Die Schrift zeigt, dass die unmittelbare Folge von Erlösung wirkliche Errettung ist (Röm 3,24; Eph 1,7; Kol 1,14; Hebr 9,12; 1.Kor 6,20; Apg 20,28; Gal 4,4-5). Die Bibel spricht nicht vom Tod Christi als eine Möglichkeit der Sündenvergebung oder eine theoretische Möglichkeit, denn es ist absurd zu glauben, dass Christus für jemand gestorben ist, der am Ende in die Hölle geschickt wird.
Und da eine Möglichkeit vielleicht gar nicht zur Realität wird, dürfte Christus die Verheißung des Vaters gar nicht empfangen.
In Bezug auf die zeitliche Reihenfolge, jedoch, erhält der Auserwählte die Segnungen der Erlösung nicht vor dem Wirksamen Ruf, Glauben, Buße und wirklicher Einheit mit Christus.
Jakob Arminius argumentierte gegen eine wirkliche Erlösung der Auserwählten Gottes durch Christi Tod. Er behauptet, Gott hätte das volle Recht diese Segnungen jedem, den er für geeignet hält zu verleihen und die Bedingungen dafür festzulegen. Wenn Christi Tod die Erlösung für die Auserwählten erreichte, so argumentiert er, dann wären sie, weil die Bezahlung geschehen ist, berechtigt diese Segnungen von Gott zu fordern, ohne dass Gott das Recht hätte Glauben an Christus und Bekehrung zu Gott vorauszusetzen. Ebenso argumentiert er, dass die von Christus erarbeitete Gerechtigkeit nicht uns gehörte sobald er sie erreicht hatte, sondern erst dann, als sie uns durch Glauben zugerechnet wurde.
Witsius entgegenet den Angriffens seitens Arminius folgendermaßen:
- Gott ist an seine Verheißung gebunden. Glaube und Buße sind Teil des Segens (Eph 1,3), der den Auserwählten als Folge von Christi Genugtuung zuteil wird. Glaube und Buße sind keine Voraussetzungen, die erfüllt werden müssen, bevor die Errungenschaften des Todes Christi (z.B. Wiedergeburt) einem Menschen übermittelt werden.
- Gottes Auserwählte können aufgrund dessen, was Christus getan hat mutig um Segnungen bitten.
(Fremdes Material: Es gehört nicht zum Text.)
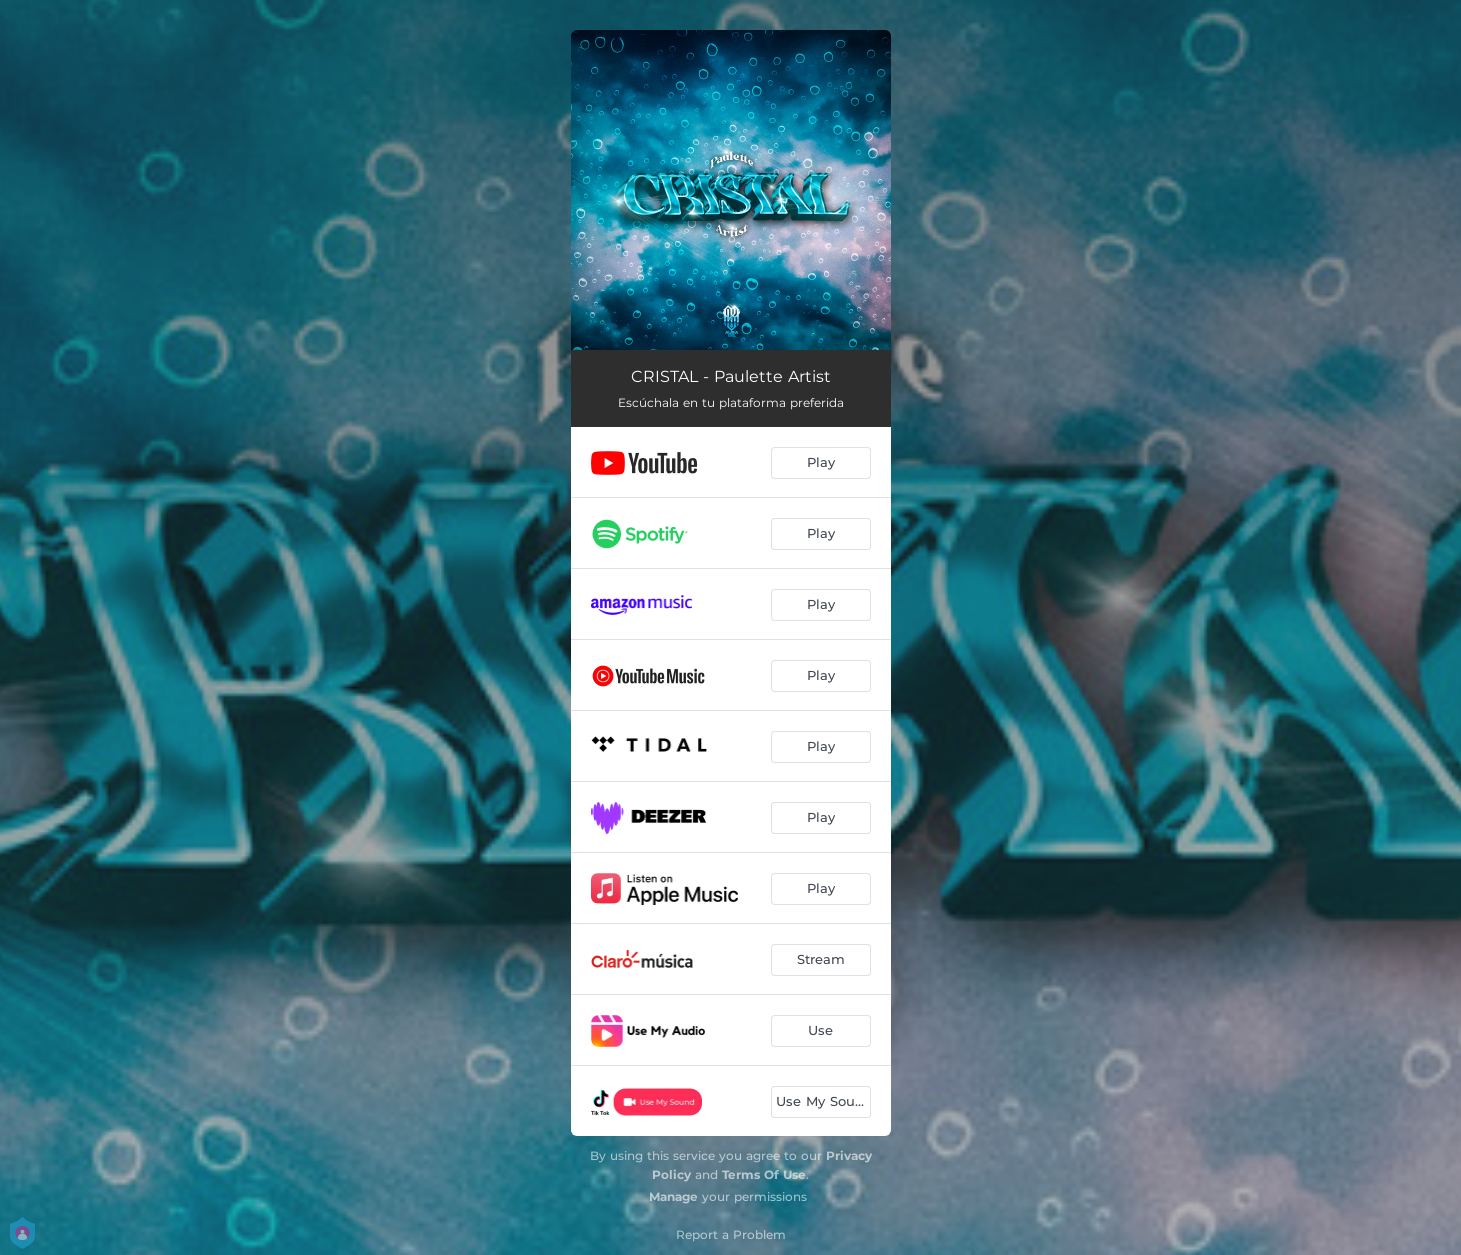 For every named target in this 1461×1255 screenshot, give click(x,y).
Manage (673, 1196)
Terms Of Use (764, 1174)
Niemand kann diese Segnungen erbitten, bevor er nicht bekehrt ist. Gott kann also nicht Glaube und Gehorsam den Menschen als Bedingung machen, bevor sie um Ewiges Leben bitten dürfen. Dies gründet sich allein auf der Person und dem Werk Christi.
- Der Glaube wird als Anwendung der bereits erworbenen Errettung gesehen. Er ist die Folge der Vermittlung Christi. Die Erlösung gehört uns in Bezug auf das Recht in Christus, bevor wir gerettet sind und wird zu unserem Besitz sobald wir glauben. Diese Tatsache wird auch mit den Begriffen “aktive” und “passive Rechtfertigung” beschrieben. Beides ist für die Erlösung unerlässlich.